_Assignment:_ Find every line in the records that holds the string "Finally". Copy each one.

•••••

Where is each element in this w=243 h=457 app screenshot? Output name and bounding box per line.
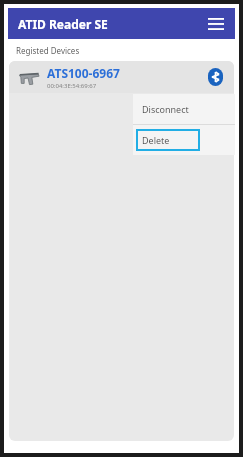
staticText: 00:04:3E:54:69:67 (47, 82, 97, 90)
button[interactable]: Open navigation menu (201, 9, 231, 39)
button[interactable]: Delete (133, 125, 235, 155)
staticText: Delete (142, 134, 170, 146)
button[interactable]: ATS100-6967 (9, 61, 234, 93)
staticText: ATID Reader SE (18, 16, 108, 32)
staticText: Disconnect (142, 103, 189, 115)
button[interactable]: Bluetooth connected (202, 64, 228, 90)
staticText: ATS100-6967 (47, 65, 120, 81)
staticText: Registed Devices (16, 45, 80, 56)
button[interactable]: Disconnect (133, 94, 235, 124)
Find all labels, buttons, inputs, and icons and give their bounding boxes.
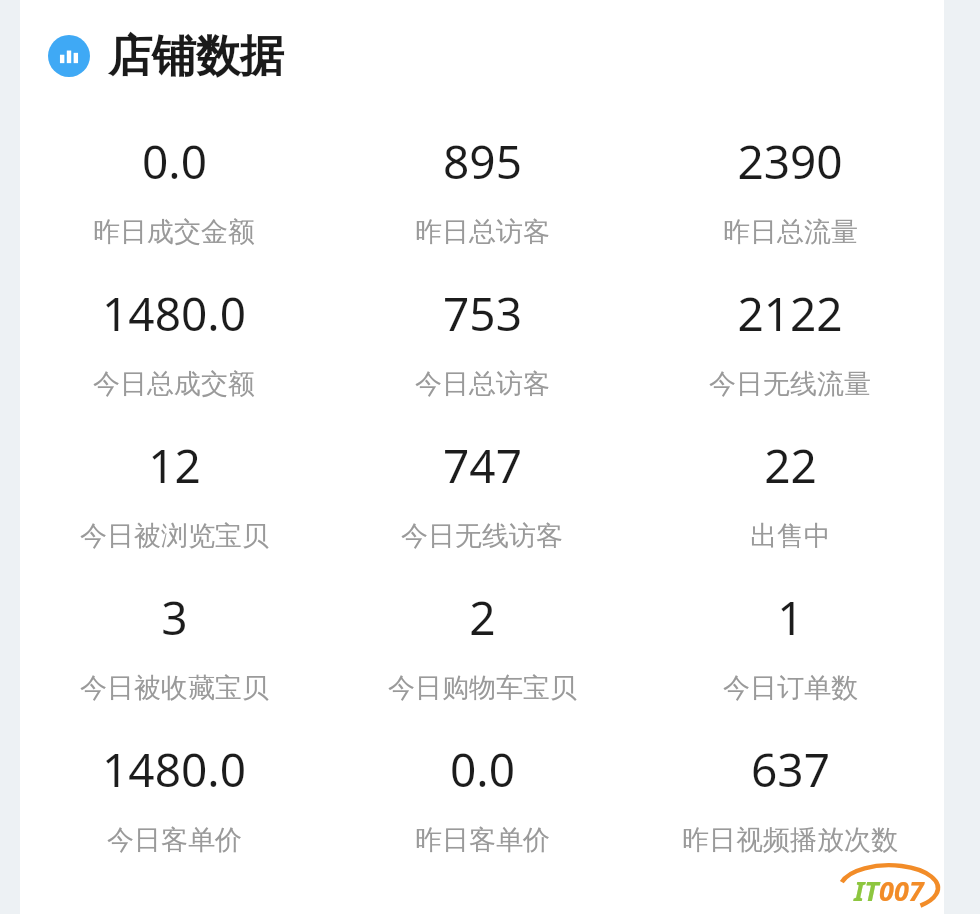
staticText: 1480.0	[102, 738, 246, 801]
other: 店铺数据图标	[48, 35, 90, 77]
staticText: 1	[777, 586, 804, 649]
staticText: 出售中	[750, 519, 831, 553]
staticText: 今日购物车宝贝	[388, 671, 577, 705]
staticText: 0.0	[142, 130, 207, 193]
staticText: 店铺数据	[108, 29, 284, 84]
staticText: 753	[443, 282, 522, 345]
staticText: 今日被浏览宝贝	[80, 519, 269, 553]
staticText: IT	[854, 872, 879, 909]
staticText: 0.0	[450, 738, 515, 801]
staticText: 昨日总流量	[723, 215, 858, 249]
staticText: 昨日视频播放次数	[682, 823, 898, 857]
staticText: 昨日总访客	[415, 215, 550, 249]
button[interactable]: 2	[328, 568, 636, 720]
button[interactable]: 895	[328, 112, 636, 264]
button[interactable]: 1480.0	[20, 264, 328, 416]
staticText: 2390	[737, 130, 843, 193]
staticText: 747	[443, 434, 522, 497]
staticText: 3	[161, 586, 188, 649]
button[interactable]: 637	[636, 720, 944, 872]
button[interactable]: 0.0	[328, 720, 636, 872]
staticText: 今日无线访客	[401, 519, 563, 553]
button[interactable]: 2122	[636, 264, 944, 416]
staticText: 895	[443, 130, 522, 193]
button[interactable]: 店铺数据图标	[20, 0, 944, 112]
staticText: 今日总访客	[415, 367, 550, 401]
button[interactable]: 1480.0	[20, 720, 328, 872]
staticText: 2122	[737, 282, 843, 345]
button[interactable]: 0.0	[20, 112, 328, 264]
staticText: 今日订单数	[723, 671, 858, 705]
staticText: 昨日成交金额	[93, 215, 255, 249]
staticText: 2	[469, 586, 496, 649]
staticText: 007	[879, 872, 924, 909]
button[interactable]: 3	[20, 568, 328, 720]
button[interactable]: 2390	[636, 112, 944, 264]
staticText: 昨日客单价	[415, 823, 550, 857]
button[interactable]: 12	[20, 416, 328, 568]
button[interactable]: 1	[636, 568, 944, 720]
staticText: 637	[751, 738, 830, 801]
staticText: 今日无线流量	[709, 367, 871, 401]
staticText: 今日客单价	[107, 823, 242, 857]
staticText: 22	[764, 434, 817, 497]
staticText: 1480.0	[102, 282, 246, 345]
button[interactable]: 747	[328, 416, 636, 568]
staticText: 今日被收藏宝贝	[80, 671, 269, 705]
staticText: 12	[148, 434, 201, 497]
button[interactable]: 753	[328, 264, 636, 416]
staticText: 今日总成交额	[93, 367, 255, 401]
button[interactable]: 22	[636, 416, 944, 568]
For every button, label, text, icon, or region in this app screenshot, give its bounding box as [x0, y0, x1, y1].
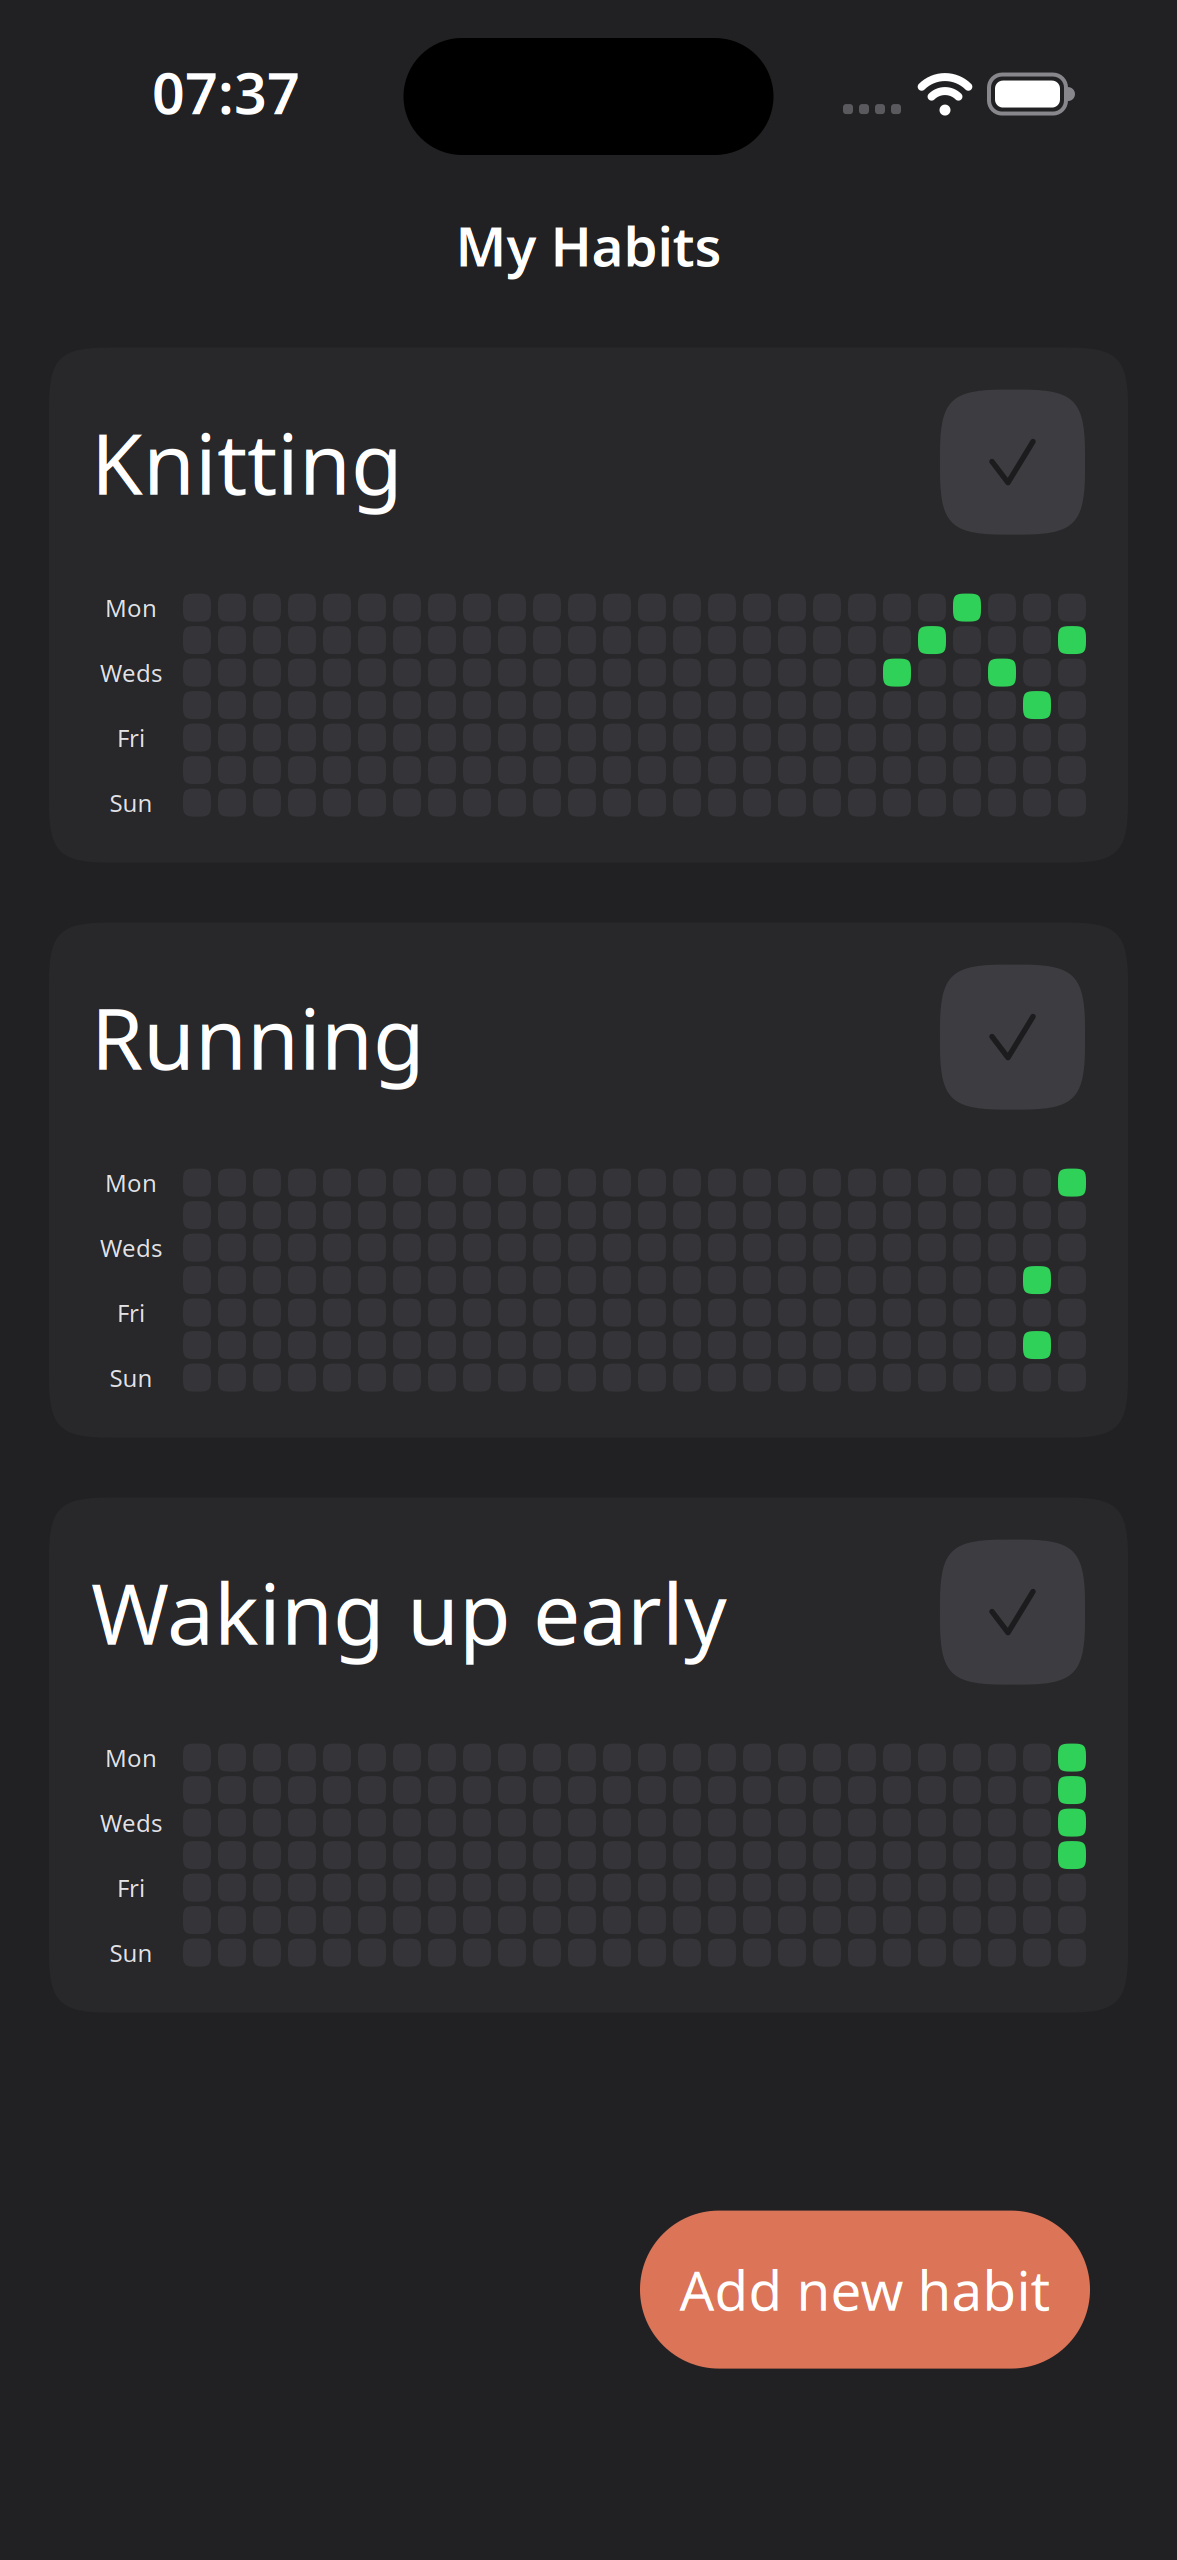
- staticText: Sun: [110, 787, 152, 819]
- button[interactable]: Add new habit: [640, 2211, 1090, 2369]
- staticText: Weds: [100, 657, 162, 689]
- staticText: Knitting: [91, 406, 403, 518]
- staticText: Fri: [117, 1872, 145, 1904]
- staticText: Mon: [105, 1742, 157, 1774]
- staticText: Fri: [117, 722, 145, 754]
- button[interactable]: Mark Running done today: [940, 965, 1085, 1110]
- staticText: 07:37: [152, 54, 300, 130]
- staticText: Fri: [117, 1297, 145, 1329]
- staticText: My Habits: [456, 209, 722, 282]
- staticText: Add new habit: [680, 2253, 1050, 2326]
- staticText: Sun: [110, 1362, 152, 1394]
- staticText: Mon: [105, 592, 157, 624]
- button[interactable]: Mark Knitting done today: [940, 390, 1085, 535]
- staticText: Weds: [100, 1232, 162, 1264]
- staticText: Mon: [105, 1167, 157, 1199]
- button[interactable]: Mark Waking up early done today: [940, 1540, 1085, 1685]
- staticText: Sun: [110, 1937, 152, 1969]
- staticText: Weds: [100, 1807, 162, 1839]
- staticText: Waking up early: [91, 1556, 727, 1668]
- staticText: Running: [91, 981, 425, 1093]
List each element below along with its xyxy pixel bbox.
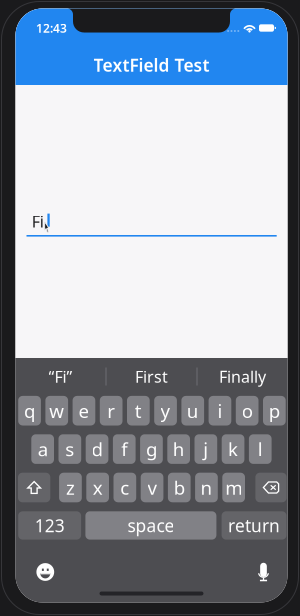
staticText: o: [242, 398, 253, 423]
staticText: Finally: [219, 366, 266, 387]
button[interactable]: i: [209, 396, 231, 426]
staticText: v: [148, 475, 156, 500]
button[interactable]: return: [222, 511, 286, 540]
button[interactable]: e: [73, 396, 95, 426]
button[interactable]: 123: [18, 511, 81, 540]
button[interactable]: m: [222, 473, 245, 502]
staticText: return: [228, 514, 280, 537]
staticText: q: [24, 398, 35, 423]
button[interactable]: j: [194, 434, 217, 464]
button[interactable]: k: [222, 434, 244, 464]
staticText: p: [269, 398, 280, 423]
button[interactable]: First: [106, 358, 196, 395]
button[interactable]: u: [181, 396, 204, 426]
staticText: space: [127, 514, 174, 537]
staticText: l: [258, 437, 263, 462]
button[interactable]: f: [113, 434, 136, 464]
staticText: a: [38, 437, 48, 462]
staticText: u: [187, 398, 199, 423]
staticText: 123: [35, 514, 65, 537]
staticText: f: [121, 437, 127, 462]
staticText: y: [160, 398, 170, 423]
button[interactable]: Finally: [198, 358, 288, 395]
button[interactable]: space: [85, 511, 216, 540]
button[interactable]: Emoji keyboard: [26, 555, 64, 589]
button[interactable]: a: [31, 434, 54, 464]
staticText: i: [217, 398, 222, 423]
staticText: First: [135, 366, 168, 387]
button[interactable]: o: [236, 396, 258, 426]
button[interactable]: n: [195, 473, 218, 502]
staticText: w: [49, 398, 64, 423]
staticText: h: [173, 437, 185, 462]
button[interactable]: y: [154, 396, 177, 426]
staticText: n: [200, 475, 212, 500]
button[interactable]: p: [263, 396, 286, 426]
button[interactable]: l: [249, 434, 272, 464]
button[interactable]: x: [86, 473, 109, 502]
staticText: k: [228, 437, 238, 462]
staticText: t: [135, 398, 142, 423]
staticText: s: [65, 437, 74, 462]
staticText: “Fi”: [48, 366, 72, 387]
button[interactable]: “Fi”: [16, 358, 106, 395]
staticText: TextField Test: [94, 54, 210, 76]
staticText: m: [225, 475, 242, 500]
staticText: d: [92, 437, 102, 462]
staticText: r: [107, 398, 115, 423]
staticText: z: [66, 475, 75, 500]
button[interactable]: q: [18, 396, 41, 426]
staticText: g: [146, 437, 157, 462]
button[interactable]: r: [100, 396, 122, 426]
staticText: 12:43: [36, 20, 67, 36]
staticText: c: [120, 475, 129, 500]
button[interactable]: Delete: [255, 473, 287, 502]
button[interactable]: b: [168, 473, 191, 502]
button[interactable]: Shift: [18, 473, 50, 502]
staticText: Fi: [32, 211, 44, 232]
button[interactable]: z: [59, 473, 82, 502]
button[interactable]: c: [114, 473, 136, 502]
staticText: b: [174, 475, 185, 500]
button[interactable]: s: [58, 434, 81, 464]
button[interactable]: w: [45, 396, 68, 426]
button[interactable]: v: [141, 473, 163, 502]
staticText: e: [78, 398, 89, 423]
button[interactable]: g: [140, 434, 163, 464]
staticText: j: [203, 437, 208, 462]
button[interactable]: h: [167, 434, 190, 464]
button[interactable]: Dictate: [244, 555, 282, 589]
staticText: x: [93, 475, 103, 500]
button[interactable]: t: [127, 396, 150, 426]
button[interactable]: d: [86, 434, 108, 464]
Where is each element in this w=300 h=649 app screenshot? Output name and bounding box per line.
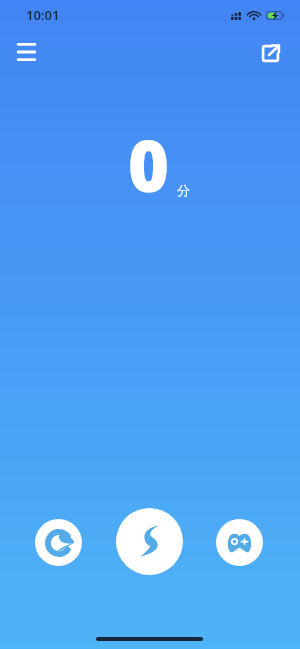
button[interactable]: Games — [216, 519, 263, 566]
staticText: 10:01 — [26, 6, 60, 24]
button[interactable]: Boost — [116, 508, 183, 575]
button[interactable]: Share — [252, 37, 289, 69]
staticText: 0 — [128, 117, 170, 212]
button[interactable]: Accelerate — [35, 519, 82, 566]
staticText: 分 — [177, 182, 190, 198]
button[interactable]: Menu — [8, 36, 45, 68]
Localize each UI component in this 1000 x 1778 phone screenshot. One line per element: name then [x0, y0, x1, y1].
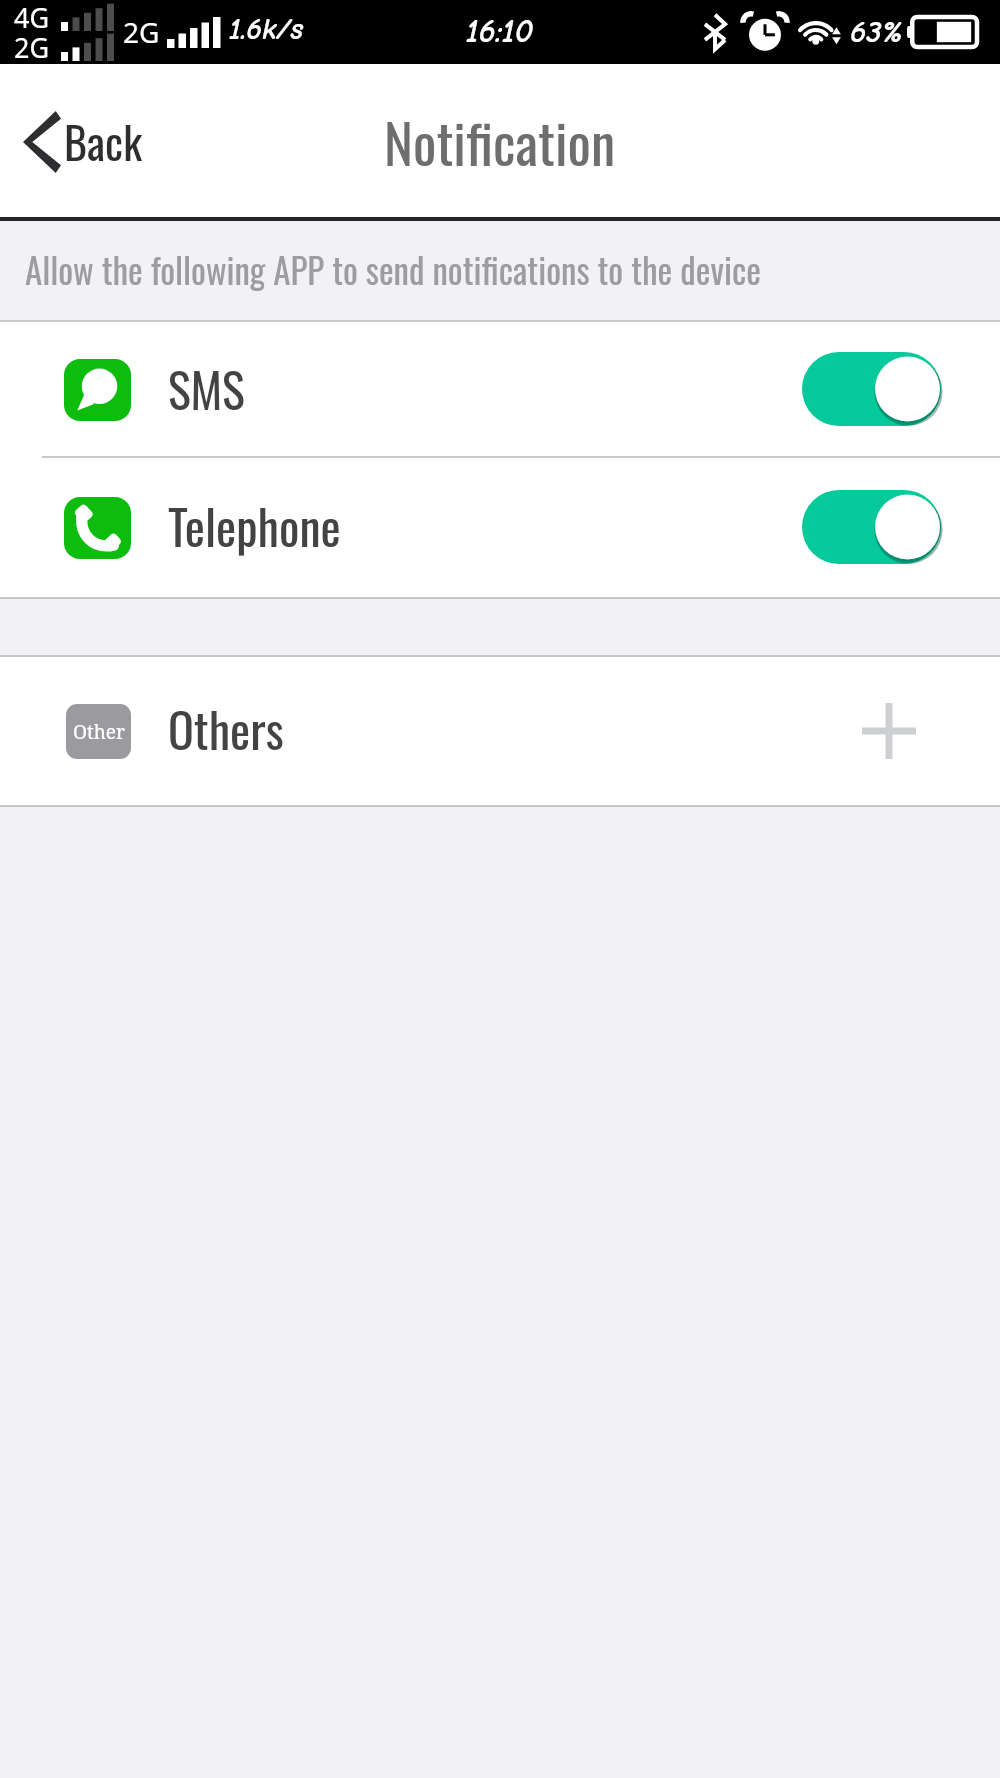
button[interactable]: SMS: [0, 322, 1000, 458]
staticText: Allow the following APP to send notifica…: [25, 243, 761, 295]
button[interactable]: Back: [0, 83, 165, 203]
staticText: Others: [168, 693, 284, 764]
button[interactable]: Toggle notification: [802, 490, 941, 566]
staticText: 63%: [850, 14, 903, 50]
staticText: 2G: [123, 13, 160, 51]
button[interactable]: Add application: [861, 703, 917, 759]
button[interactable]: Toggle notification: [802, 352, 941, 428]
staticText: 4G: [14, 0, 50, 36]
staticText: Other: [73, 719, 125, 745]
staticText: 2G: [14, 29, 50, 66]
staticText: Back: [64, 109, 143, 174]
staticText: Telephone: [168, 490, 341, 561]
button[interactable]: Other: [0, 657, 1000, 805]
staticText: Notification: [384, 100, 616, 182]
staticText: 16:10: [466, 13, 534, 50]
staticText: 1.6k/s: [229, 12, 304, 47]
button[interactable]: Telephone: [0, 458, 1000, 597]
staticText: SMS: [168, 353, 245, 424]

•••••

_Exercise result:_
staticText: Finally: [219, 366, 266, 387]
button[interactable]: Finally: [198, 358, 288, 395]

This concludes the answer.